* What the task asks:
Copy the data exactly, pictures aside.

* Provided records:

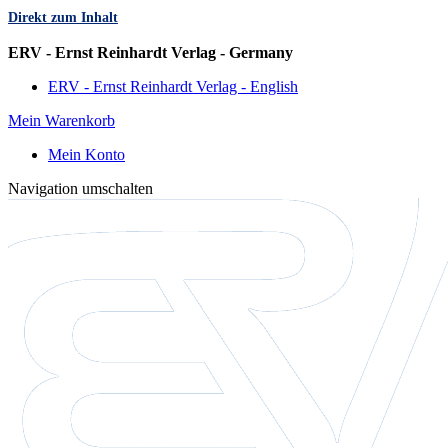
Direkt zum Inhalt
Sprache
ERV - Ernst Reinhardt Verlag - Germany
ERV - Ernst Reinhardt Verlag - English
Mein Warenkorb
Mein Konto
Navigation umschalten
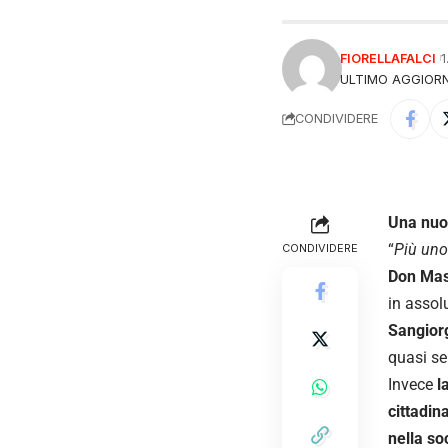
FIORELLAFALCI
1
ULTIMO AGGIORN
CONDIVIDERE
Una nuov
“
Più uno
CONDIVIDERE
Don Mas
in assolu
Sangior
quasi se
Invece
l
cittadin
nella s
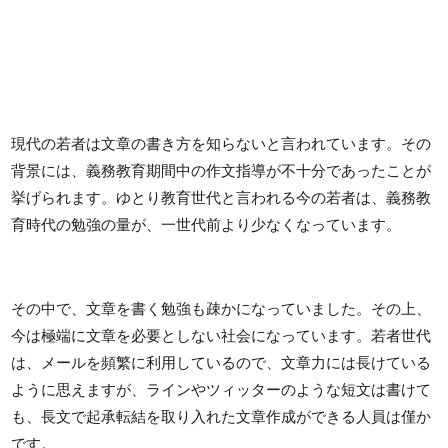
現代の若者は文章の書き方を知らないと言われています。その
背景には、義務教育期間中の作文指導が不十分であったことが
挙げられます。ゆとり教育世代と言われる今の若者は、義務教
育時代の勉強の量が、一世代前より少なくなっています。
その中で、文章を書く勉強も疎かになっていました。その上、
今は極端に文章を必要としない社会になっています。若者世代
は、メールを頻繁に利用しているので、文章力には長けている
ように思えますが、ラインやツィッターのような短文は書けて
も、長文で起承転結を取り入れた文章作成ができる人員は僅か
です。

* Exercise solution:
Direkt zum Inhalt
Sprache
ERV - Ernst Reinhardt Verlag - Germany
ERV - Ernst Reinhardt Verlag - English
Mein Warenkorb
Mein Konto
Navigation umschalten
FIORELLAFALCI
1
ULTIMO AGGIORN
CONDIVIDERE
Una nuov
“
Più uno
CONDIVIDERE
Don Mas
in assolu
Sangior
quasi se
Invece
l
cittadin
nella s
現代の若者は文章の書き方を知らないと言われています。その
背景には、義務教育期間中の作文指導が不十分であったことが
挙げられます。ゆとり教育世代と言われる今の若者は、義務教
育時代の勉強の量が、一世代前より少なくなっています。
その中で、文章を書く勉強も疎かになっていました。その上、
今は極端に文章を必要としない社会になっています。若者世代
は、メールを頻繁に利用しているので、文章力には長けている
ように思えますが、ラインやツィッターのような短文は書けて
も、長文で起承転結を取り入れた文章作成ができる人員は僅か
です。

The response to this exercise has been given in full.